One Passage In, Real Questions Out: Introducing mist-qg-1.5b
A compact, open-source question generator for 25 languages, and a data factory for building better retrieval systems.
Every retrieval system, quiz app, and search engine shares a hidden hunger: it needs questions. Questions to train retrievers, questions to test rerankers, questions to turn static content into interactive learning. For English, that data exists in abundance. For most of the world’s languages, it barely exists at all.
Today we’re releasing mist-qg-1.5b, a compact multilingual question generation model, open-sourced on Hugging Face under Apache 2.0. Give it a passage in any of 25 languages and it returns natural, search-style questions that the passage directly answers, the kind of thing a real user would actually type into a search box.

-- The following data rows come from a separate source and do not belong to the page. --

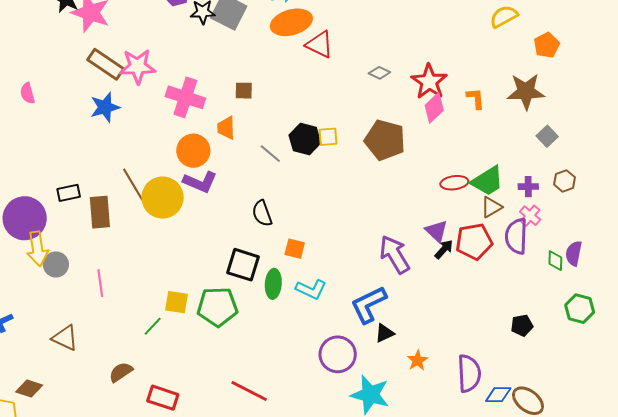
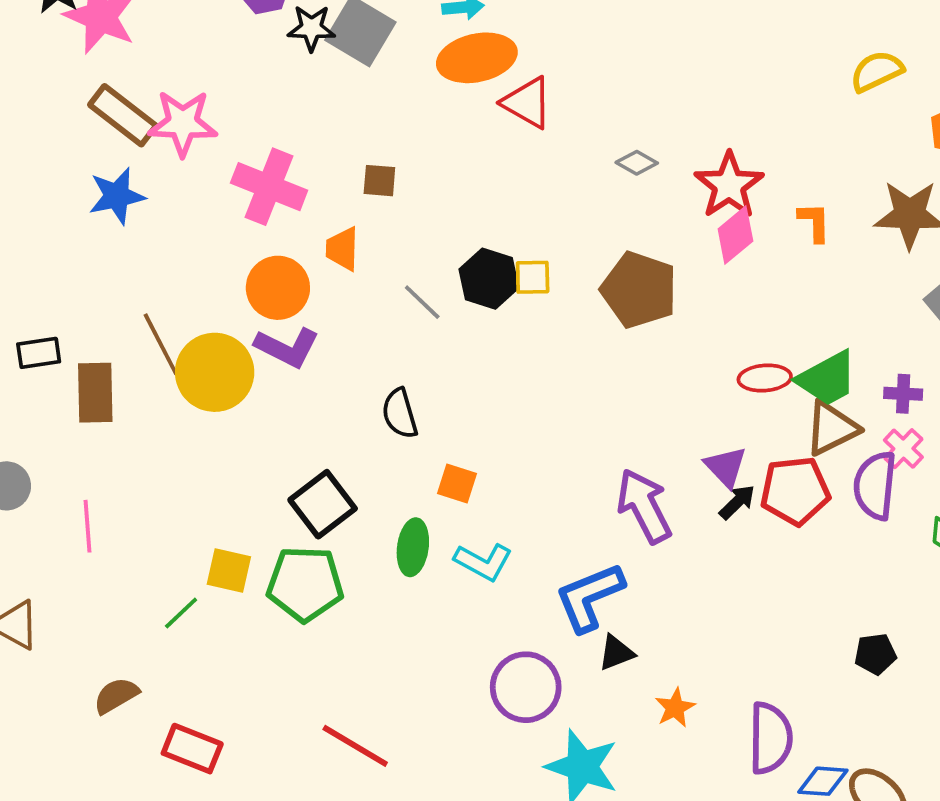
brown triangle: (491, 207) -> (832, 428), size x1.4
black square: (243, 265) -> (323, 504), moved, turned 32

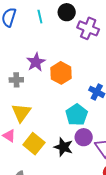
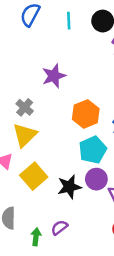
orange hexagon: (61, 73) -> (86, 114), moved
gray cross: (16, 80) -> (25, 107), moved, turned 32
black star: (63, 147) -> (69, 187), turned 30

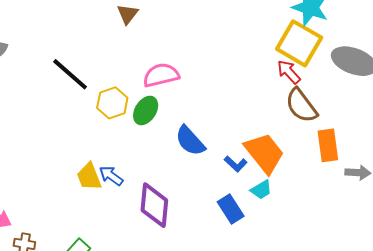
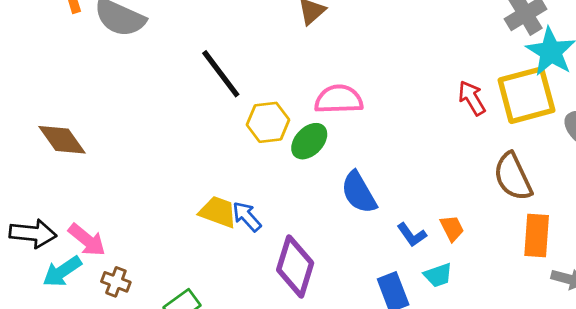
yellow square: (299, 43) -> (526, 95), turned 33
red arrow: (289, 72) -> (472, 98), moved
orange trapezoid: (264, 153) -> (452, 228), size x0.5
yellow trapezoid: (89, 177) -> (218, 212), turned 120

25 languages, one small model
Coverage spans the languages your users actually speak:
- European: English, French, German, Spanish, Portuguese, Italian, Dutch, Russian, Polish
- Asian & Middle Eastern: Hindi, Japanese, Korean, Vietnamese, Indonesian, Turkish
- African: Yoruba, Igbo, Hausa, Swahili, Amharic, Zulu, Xhosa, Shona, Somali, Afrikaans
At ~1.5 billion parameters (fine-tuned from Qwen2.5-1.5B-Instruct), it runs comfortably on a single modest GPU, no cluster required.
Two jobs, one model
mist-qg-1.5b is deliberately dual-use:
1. A question-generation service. Wrap it behind an endpoint and you have instant question generation for education platforms, quiz builders, FAQ tooling, and content pipelines. The model returns strict JSON ({"questions": [...]}), so outputs slot straight into production systems, and for guaranteed structural validity, serve it with vLLM guided JSON decoding.
2. A data factory. This is the quieter superpower. Every question it generates, paired with its source passage, is a (query, positive) training pair, exactly what you need to fine-tune retrievers and rerankers for RAG. For languages where such data has never existed at scale, this model can mint it.
The interesting part: round-trip verification
Question generation models often produce questions that look plausible but aren’t actually answerable from the source. We attacked this at the data level.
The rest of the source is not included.